# Self Sufficiency/Living off the Land or Off the Grid > Cooking, Food Storage, & Preserving >  New, newest way to seal mylar bags

## linkmissing

I have a foodsaver w/ the outside port for canning jars. I DO NOT use the sealer bags for long term storage. They are inconsistant with some holding and many not. They wear holes with hard, non smooth items and the seals are not dependable. MYLARS are the way to go for dependability. I have done well over 1000 lbs in them. Sealing them is much easier with a hair straightening iron than a regular iron. It is also much easier to vacuum them with a suction cup method and vacuum sealer than the vacuum bag strip and vacuum sealer method. After I found the suction cup method I just went to town on packing with a smile on my face.
Trust me on this.

I prefer this way: 

http://www.youtube.com/watch?v=7C-g4...eature=related


He does it with bottles and jars; I do it to mylars. Just fill your bags and leave about 2-3 inches free at the top, use a sharp knife tip and punch a tiny hole about 1 1/2 in from the top, then do what he says to do except carry it one step further and while the tape is still on, use your hair straightening iron on just a couple notches below the hottest setting, and seal it. Then remove the tiny piece of tape and run it over one more time with the hot hair iron. It works great!

I used to do it this way:

http://www.youtube.com/watch?v=fnMOV8sWuiI

----------


## Ken

Good link, Link!  Thanks!   :Smile:

----------


## gryffynklm

OOOOO I like that.

----------


## crashdive123

Nice idea.

----------


## Winnie

> OOOOO I like that.



Ditto!!  :Smile:

----------


## Rick

What kind of foodsaver do you use and have you tried using it partially freezing the contents? Most of what I've read says the seals on the bags only go bad if you get juice or food contaminants in the seal. 

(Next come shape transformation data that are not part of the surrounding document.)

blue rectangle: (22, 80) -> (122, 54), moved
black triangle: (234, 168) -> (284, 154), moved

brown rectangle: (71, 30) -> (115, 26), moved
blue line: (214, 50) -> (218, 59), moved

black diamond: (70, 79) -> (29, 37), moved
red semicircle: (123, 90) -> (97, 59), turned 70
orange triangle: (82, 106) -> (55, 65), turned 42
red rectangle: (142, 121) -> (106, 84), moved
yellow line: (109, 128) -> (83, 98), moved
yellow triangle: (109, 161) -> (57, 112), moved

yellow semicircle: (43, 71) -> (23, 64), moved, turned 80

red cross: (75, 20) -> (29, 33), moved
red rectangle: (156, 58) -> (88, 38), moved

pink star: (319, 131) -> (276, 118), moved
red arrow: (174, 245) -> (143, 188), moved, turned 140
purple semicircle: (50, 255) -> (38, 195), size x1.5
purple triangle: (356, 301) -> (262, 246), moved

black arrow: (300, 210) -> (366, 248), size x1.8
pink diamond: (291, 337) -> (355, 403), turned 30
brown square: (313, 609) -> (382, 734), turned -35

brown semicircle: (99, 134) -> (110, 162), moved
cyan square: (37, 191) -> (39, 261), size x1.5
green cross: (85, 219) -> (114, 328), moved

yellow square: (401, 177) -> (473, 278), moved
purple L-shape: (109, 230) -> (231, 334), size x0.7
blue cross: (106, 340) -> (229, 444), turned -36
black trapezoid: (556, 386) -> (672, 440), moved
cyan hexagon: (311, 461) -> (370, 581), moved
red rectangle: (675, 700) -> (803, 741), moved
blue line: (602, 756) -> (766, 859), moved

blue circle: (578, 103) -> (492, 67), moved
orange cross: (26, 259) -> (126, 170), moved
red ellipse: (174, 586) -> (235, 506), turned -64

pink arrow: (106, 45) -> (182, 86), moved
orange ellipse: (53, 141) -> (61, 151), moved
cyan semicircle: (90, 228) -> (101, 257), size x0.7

I'm currently looking at the Foodsaver Gameserver Turbo so any info you have would be great. 

Finally, does anyone know if Foodsaver bought Tilia? All the Tilia vacuum sealers have Foodsaver on the front of them. 

Great post, by the way.

----------


## linkmissing

I have a cheaper foodsaver v2060.  It is not the sealer it is the bags.  Although I hate Foodsaver products because they don't last long if you are a serious user. You can order the 3.5 ml and 4 ml online which are better bags and they say the type with nylon content are stronger.
The serious/better small commersial sealers are the Weston Pro 2100 or VacUpack sealer.  But I would not depend on the bags for long term storage!  If you read alot of posts, they are pretty consistant with the majority saying not to depend on them.  I just use my sealer for the port sealer to do the mylars.
Some fishermen like the VacUpack when going out to seal up all the fish.  My husband used to go to Alaska every yr. and the salmon and halibut the commercial packers vacuum packed lasted yrs.  But those bags are very heavy and thick.  I don't know where they get theirs or what equipment they use.

----------


## Rick

Wouldn't it be cheaper then to use a hand vacuum device rather than the FoodSaver? I know you have it so you use it but for someone that doesn't have one there really isn't a reason to invest in one just for that. Agree?

----------


## linkmissing

The hand helds I've seen use specal bags and containers.  I had bought the sealer before I knew it was not useful for pkging.  The port is great tho for the mylars.  But now that you mention the hand helds, I am going to go look at one and see if it can be used with the suction cups.  If they can that would be even easier.  
So, yea, if you can use a hand sealer with suction cups to vacuum pack your mylars and you don't need the vacuum sealer bagging for short term supplies, I would not waste my money.

----------


## Rick

Take a look at this short thread. 

http://www.wilderness-survival.net/f...t=vacuum+brake

----------


## linkmissing

Yea, I remember you posting that.  At the time I was looking for something to vacuum the jars and not the mylars.  I actually went and looked at the brake thing, I didn't want to spend as much as they wanted for it.  $1.99 for Harbor Freight thing might work tho.  I'll have to go look at it.
Thanks again, Rick

----------


## finallyME

Great post.

Anyone want a mylar lesson?  Too bad, you can't escape.  Most of this is just a semantics lesson, but will help explain why mylar bags are so great for storage.  Anyways, in case no one told you, mylar is clear.  Mylar is a trade name for a type of PET film.  Another use for PET is a soda bottle.  A mylar bag is composed (generally) of three layers.  One layer is generally PE, one aluminum, and one mylar.  The PE is used because it is easy to heat seal.  You can seal PET, but it requires much higher temps.  Both the mylar and aluminum act as gas barriers.  A bag of one layer of PE (I believe most vacuum pack bags are PE), will allow air through over time.  Anyways, carry on.  :Wavey:

----------


## linkmissing

I was just on another site I check often and there was a post from a guy who did adapt his hand held vacuum sealer for kilchen plastic bags with a plastic hose and suction cup and it worked great.  That would be even better to use cuz 1.  It's a cheap item and 2.  It's much easier to manipulate and 3.  It's battery operated so you could do it anywhere that's convenient for you.   
That's it; I'm getting one.

----------


## spd

I can't view your youtube link as it is private.  Is there somewhere I could view it or gain access to the youtube vid?
Thanks

----------


## crashdive123

None of us can see it.  The Youtube user made it private.

----------